About Patrick
Patrick is a compulsive inventor, science fiction writer, garage entrepreneur and parent. With a background in engineering and neurophysiology research, he has worked in management consultancy, academe and in high-tech startups. He also co-founded the graduate training business ScotSkills.
Patrick’s website: www.patrickandrews.com
• One thing that’s always worth getting out of bed for
Emergence. I realised only a couple of years ago that everything that makes life worth living contains some aspect of emergence: that more-than-the-sum-of-the-parts thing. It takes many forms and the world certainly doesn’t come with labels saying “Press this button for a surprising something-for-nothing experience”. You have to develop a nose for emergence. It can happen when ideas pollinate in conversation with a like mind, or when you realise that better pictures can emerge if all the cameras at an event combine their flash outputs intelligently, or during the Prince’s speech at the end of Romeo and Juliet when the audience feels it more because they react together or by the addition of fresh black pepper to toasted cheese… or when a swarm of bees somehow manages to coordinate the building of a complex, honey-filled, 3-d hive.
• One thing about myself that often obstructs me
I don’t understand other people. I really have little idea why many members of the same species act as they do (beach holidays? facebook? golf? Meet the Fockers?… what is that all about, exactly?)

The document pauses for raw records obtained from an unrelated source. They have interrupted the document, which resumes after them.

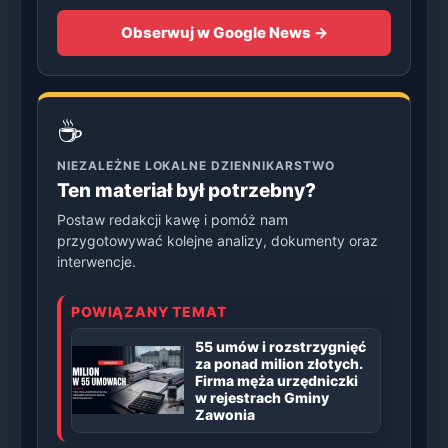
Obserwuj w Google News →
☕
NIEZALEŻNE LOKALNE DZIENNIKARSTWO
Ten materiał był potrzebny?
Postaw redakcji kawę i pomóż nam
przygotowywać kolejne analizy, dokumenty oraz
interwencje.
POWIĄZANY TEMAT
55 umów i rozstrzygnięć
za ponad milion złotych.
Firma męża urzędniczki
w rejestrach Gminy
Zawonia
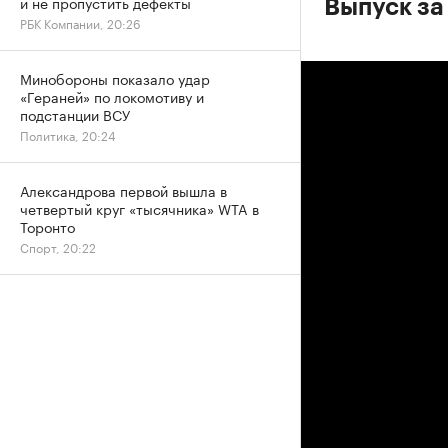
и не пропустить дефекты
Выпуск за
РБК Компании, 20:26
Минобороны показало удар
«Гераней» по локомотиву и
подстанции ВСУ
Политика, 20:24
Александрова первой вышла в
четвертый круг «тысячника» WTA в
Торонто
Спорт, 20:22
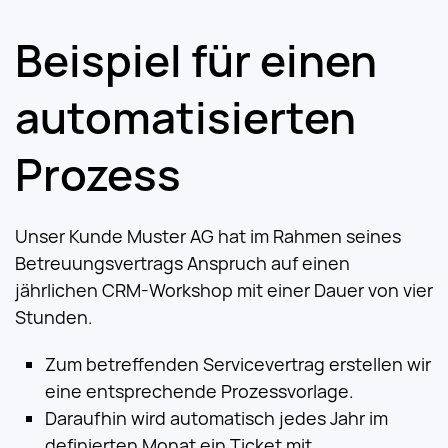
Beispiel für einen
automatisierten
Prozess
Unser Kunde Muster AG hat im Rahmen seines
Betreuungsvertrags Anspruch auf einen
jährlichen CRM-Workshop mit einer Dauer von vier
Stunden.
Zum betreffenden Servicevertrag erstellen wir
eine entsprechende Prozessvorlage.
Daraufhin wird automatisch jedes Jahr im
definierten Monat ein Ticket mit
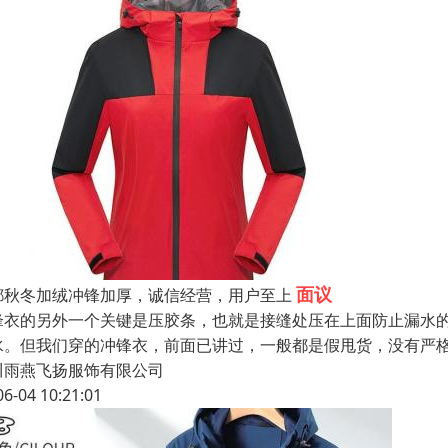
面议
都秋冬加绒冲锋加厚，诚信经营，用户至上
锋衣的另外一个关键是压胶条，也就是接缝处压在上面防止漏水
水。但我们穿的冲锋衣，前面已讲过，一般都是假甩货，没有严
川雨燕飞扬服饰有限公司
06-04 10:21:01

It’s almost impossible for me to occupy someone else’s shoes. Partly that’s because I don’t much want to. I’m pretty happy being me. Partly it’s due to the fact that I see the attempt as inherently futile. How can I ever get any validation that what I think you’re feeling is what you’re feeling? So, it’s not surprising that people in general don’t do what I want them to do. The inability to play nicely with others, and generate the emergent benefits which teams offer, certainly obstructs me at every turn (I’m sure it may sometimes impede them too). Odd that I believe I can do sympathy, but of course that’s all from outside. Empathy, to me, is illusory. Very few people have ever come close to seeing things from my standpoint (very few have bothered to try). It can be an odd place – but you’ll have to take my word for that 😉
• One thing I’ve learned the hard way
Some skills can only be be mastered very gradually. As a hyper-impatient person, I’ve often started things and then aborted them almost at once. No recognisable melody? Dump that instrument. Sound stupid with a foreign accent? Ditch the second language. It took me four attempts to pass my driving test -due in part to my failure to understand the indispensibility of practice. Malcolm Gladwell talks about 10,000 hours to achieve proficiency. I believe it’s often true but it’s never easy to accept. Some things, like running, have taken years of teeth-gritting for me to enjoy. For example, I eventually stopped making excuses to myself and decided that I would lose weight by envisaging a bacon slicer whilst using my indoor rowing machine. Each stroke was a microgramme of flab removed. Not being a good advice taker, lots of things have had to be learned the hard way.
• One thing that gets under my skin
I find it hard to tolerate being patronised, especially by people who have no particularly special gifts or skills. Working with some mediocre academics has sharpened this particular sensitivity. Anyone who assumes that I need their leadership, before I ask for it, will cause a significant negative reaction. I think I’ve become better at dealing with this particular hair trigger – I tend now to respond with a dead bat, rather than the knee-jerk scorn my earlier self specialised in. I’m very much more willing now to acknowledge when someone is actually smarter than me – but those folk never need to rub my face in it.
• One thing I’d love to change
The class system. It provided a framework which held Britain together when we’d set ourselves up as an Imperial power. Now that that is recognised as being just sad, we should take a long look at all the upperclass freeloaders, the unambitious proles and the complacent bourgeois and shake them up. Education would do it, but that would mean paying teachers as much as medics – unthinkable. I was surprised to find that many other countries don’t really have a class system… I had lunch with the Icelandic Foreign Minister once… he was 20-something, wearing a hoodie and one vodka short of Valhalla. Small countries seem to see the stupidity of societal stratification. Forelock clutching makes no sense when it’s your cousin saying hi.
• One thing I hope for
I hope to discover something genuinely novel. I think I may have managed this in a very small way when working as a research student but I guess my sights are set on building a machine one day which can be demonstrated to be conscious in the same way as people who aren’t me are conscious (but see above).